The following search tools are defined:

- **search_arxiv:** Retrieves research papers from arXiv based on a keyword query.
- **search_pubmed:** Searches for information on PubMed, a database of biomedical literature.
- **search_wikipedia:** Fetches information from Wikipedia based on a keyword query.

Your LangGraph application will use these tool nodes to call the corresponding search functions and obtain information from these external sources. This allows the AI agent to learn about the podcast topic before generating the script.

In [9]:
@tool
def search_arxiv(query: str) -> list[Document]:
    """Search for relevant publications on arXiv"""
    retriever = ArxivRetriever(
        load_max_docs=2,
        get_full_documents=True,
    )
    docs = retriever.invoke(query)
    if docs:
        return docs
    else:
        return ["No results found on arXiv"]


@tool
def search_pubmed(query: str) -> list[Document]:
    """Search for information on PubMed"""
    retriever = PubMedRetriever()
    docs = retriever.invoke(query)
    if docs:
        return docs
    else:
        return ["No results found on PubMed"]


@tool
def search_wikipedia(query: str) -> list[Document]:
    """Search for information on Wikipedia"""
    retriever = WikipediaRetriever()
    docs = retriever.invoke(query)
    if docs:
        return docs
    else:
        return ["No results found on Wikipedia"]

### Define workflow stages along with corresponding prompts and functions

This section defines the different stages of the AI podcast agent's workflow and the corresponding prompt templates and node functions that drive each stage.

Each stage represents a specific task in the podcast creation process, such as generating an outline, conducting research, writing the script, and providing a critique.

For each stage, you'll define:

- **Prompt Template:** A carefully crafted text prompt that instructs the Gemini language model on what to do at that stage. The prompt provides context, instructions, and any necessary input data.
- **Node Function:** A Python function that encapsulates the logic for executing that stage. The function typically involves:
    - Constructing the prompt with relevant information from the agent's state.
    - Invoking the Gemini API with the prompt.
    - Processing the model's response and updating the agent's state.

These prompt templates and node functions are the building blocks of the LangGraph workflow that orchestrates the entire podcast creation process.

#### Podcast outline node

This node generates a structured outline for the podcast based on the user-provided topic:

In [10]:
OUTLINE_PROMPT = """You are an expert writer tasked with writing a high level outline of an engaging 2-minute podcast.
Write such an outline for the user provided topic. Give an outline of the podcast along with any
relevant notes or instructions for the sections."""


# Generate an outline for the podcast based on the user-provided topic
def podcast_outline_node(state: AgentState):
    messages = [
        SystemMessage(content=OUTLINE_PROMPT),
        HumanMessage(content=state["task"]),
    ]
    response = model.invoke(messages)
    return {"outline": response.content}

#### Research plan node

This node formulates a search query based on the podcast topic and previous queries:

In [11]:
RESEARCH_PLAN_PROMPT = """You are a researcher tasked with providing information that can
be used when writing the following podcast. Generate one search query consisting of a few
keywords that will be used to gather any relevant information. Do not output any information
other than the query consisting of a few words.
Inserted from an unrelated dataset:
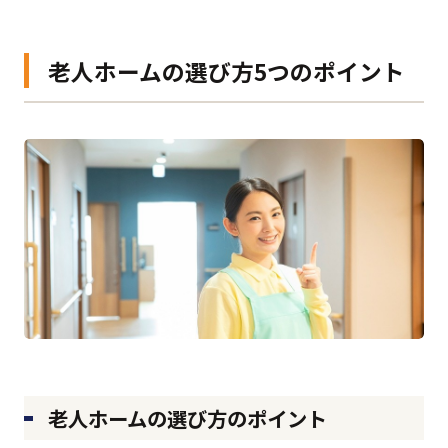
老人ホームの選び方5つのポイント
老人ホームの選び方のポイント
These were the past queries, do not repeat keywords from past queries in your newly generated query:
---
{queries}"""


# Generates a search query based on the outline
def research_plan_node(state: AgentState):
    messages = [
        SystemMessage(content=RESEARCH_PLAN_PROMPT.format(queries=state["queries"])),
        HumanMessage(content=state["task"]),
    ]
    response = model.invoke(messages)
    queries = state["queries"]
    if queries:
        queries.append(response.content)
    else:
        queries = [response.content]
    return {"queries": queries}

#### Research task node

This node executes a search using the selected tool and query, retrieving relevant information for the podcast:

In [12]:
RESEARCH_TASK_PROMPT = """Use the available search tools and search queries to find information
relevant to the podcast. Try searching different sources to obtain different articles. Try using
different search tools than what was used previously so that you can obtain a broader range of
information.

These are the previous tool calls, so you can choose a different tool:
---
{tool_calls}
---
These are the previous search results, so you can aim for different sources and content:
---
{content}"""


# Performs searches using tools
def research_agent_node(state: AgentState):
    tool_calls = state["tool_calls"]
    content = state["content"]
    queries = state["queries"]
    query = queries[-1]
    messages = [
        SystemMessage(
            content=RESEARCH_TASK_PROMPT.format(tool_calls=tool_calls, content=content)
        ),
        HumanMessage(content=query),
    ]

    # Perform function calls
    tools = [search_arxiv, search_pubmed, search_wikipedia]
    model_with_tools = model.bind_tools(tools)
    response_tool_calls = model_with_tools.invoke(messages)
    if tool_calls:
        tool_calls.append(response_tool_calls)
    else:
        tool_calls = [response_tool_calls]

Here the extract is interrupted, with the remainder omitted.